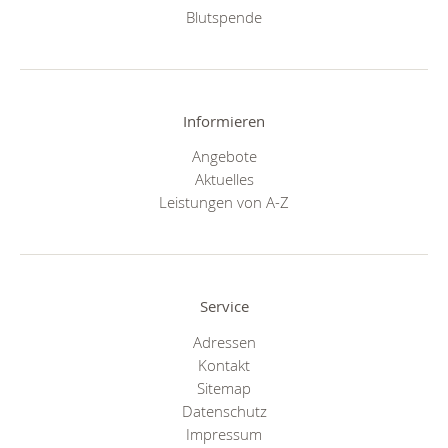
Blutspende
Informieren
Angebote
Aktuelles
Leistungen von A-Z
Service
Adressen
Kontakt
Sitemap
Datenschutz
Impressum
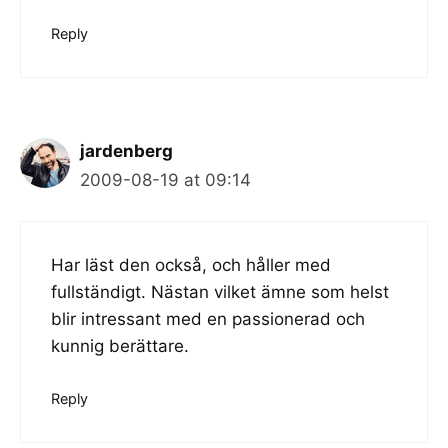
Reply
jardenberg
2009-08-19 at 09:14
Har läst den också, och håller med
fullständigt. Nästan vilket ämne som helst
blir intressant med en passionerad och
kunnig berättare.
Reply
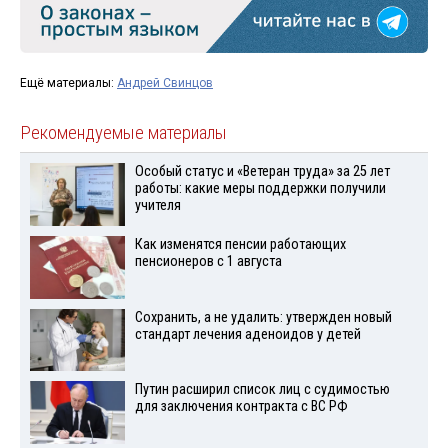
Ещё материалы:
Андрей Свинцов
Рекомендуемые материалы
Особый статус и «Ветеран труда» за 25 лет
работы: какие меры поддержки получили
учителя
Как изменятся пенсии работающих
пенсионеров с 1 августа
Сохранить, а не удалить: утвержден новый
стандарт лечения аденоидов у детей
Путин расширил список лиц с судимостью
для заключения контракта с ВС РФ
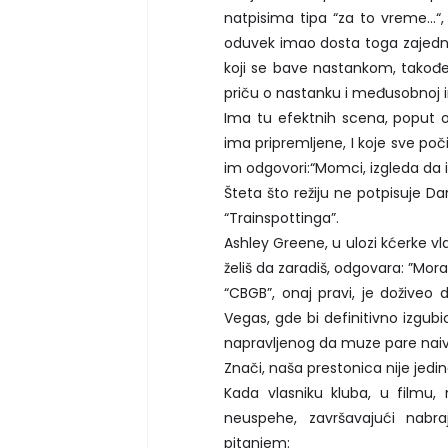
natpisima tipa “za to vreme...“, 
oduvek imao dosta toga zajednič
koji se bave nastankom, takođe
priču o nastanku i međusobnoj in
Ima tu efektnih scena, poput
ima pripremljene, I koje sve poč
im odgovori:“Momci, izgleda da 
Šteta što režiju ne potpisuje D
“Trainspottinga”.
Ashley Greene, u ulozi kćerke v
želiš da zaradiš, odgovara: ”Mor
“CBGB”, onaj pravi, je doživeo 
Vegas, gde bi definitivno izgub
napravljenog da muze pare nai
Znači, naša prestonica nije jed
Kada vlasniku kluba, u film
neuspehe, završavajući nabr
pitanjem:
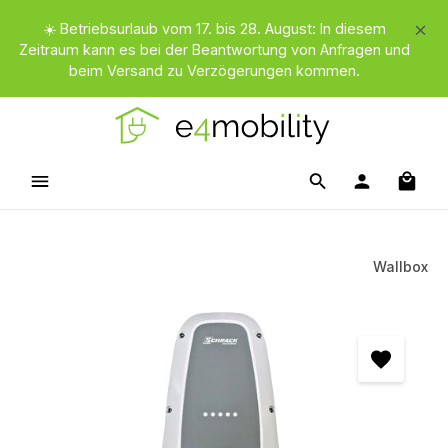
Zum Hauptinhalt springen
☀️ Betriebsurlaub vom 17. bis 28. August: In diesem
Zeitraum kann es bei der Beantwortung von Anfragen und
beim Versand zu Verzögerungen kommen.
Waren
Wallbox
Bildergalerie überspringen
-------
Activity: Look above and copy only the lines from the one holding "стандарт лечения аденоидов у детей" to the one holding "Zeitraum kann es", both included, exactly, minus the pictures.

Result for this task:
стандарт лечения аденоидов у детей
Путин расширил список лиц с судимостью
для заключения контракта с ВС РФ
natpisima tipa “za to vreme...“, 
oduvek imao dosta toga zajednič
koji se bave nastankom, takođe
priču o nastanku i međusobnoj in
Ima tu efektnih scena, poput
ima pripremljene, I koje sve poč
im odgovori:“Momci, izgleda da 
Šteta što režiju ne potpisuje D
“Trainspottinga”.
Ashley Greene, u ulozi kćerke v
želiš da zaradiš, odgovara: ”Mor
“CBGB”, onaj pravi, je doživeo 
Vegas, gde bi definitivno izgub
napravljenog da muze pare nai
Znači, naša prestonica nije jed
Kada vlasniku kluba, u film
neuspehe, završavajući nabr
pitanjem:
Zum Hauptinhalt springen
☀️ Betriebsurlaub vom 17. bis 28. August: In diesem
Zeitraum kann es bei der Beantwortung von Anfragen und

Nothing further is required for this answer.